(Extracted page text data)
○ ○ ○ ○ ○
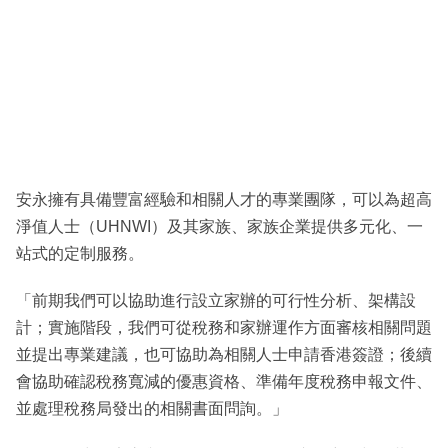
安永擁有具備豐富經驗和相關人才的專業團隊，可以為超高
淨值人士（UHNWI）及其家族、家族企業提供多元化、一
站式的定制服務。
「前期我們可以協助進行設立家辦的可行性分析、架構設
計；實施階段，我們可從稅務和家辦運作方面審核相關問題
並提出專業建議，也可協助為相關人士申請香港簽證；後續
會協助確認稅務寬減的優惠資格、準備年度稅務申報文件、
並處理稅務局發出的相關書面問詢。」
○ ○ ○ ○ ○
EXERCISE DIRECTIONS | If an entry holds an image, omit that image and print the remainder exactly as it stands.

SOLUTION TO THE EXERCISE |
安永擁有具備豐富經驗和相關人才的專業團隊，可以為超高
淨值人士（UHNWI）及其家族、家族企業提供多元化、一
站式的定制服務。
「前期我們可以協助進行設立家辦的可行性分析、架構設
計；實施階段，我們可從稅務和家辦運作方面審核相關問題
並提出專業建議，也可協助為相關人士申請香港簽證；後續
會協助確認稅務寬減的優惠資格、準備年度稅務申報文件、
並處理稅務局發出的相關書面問詢。」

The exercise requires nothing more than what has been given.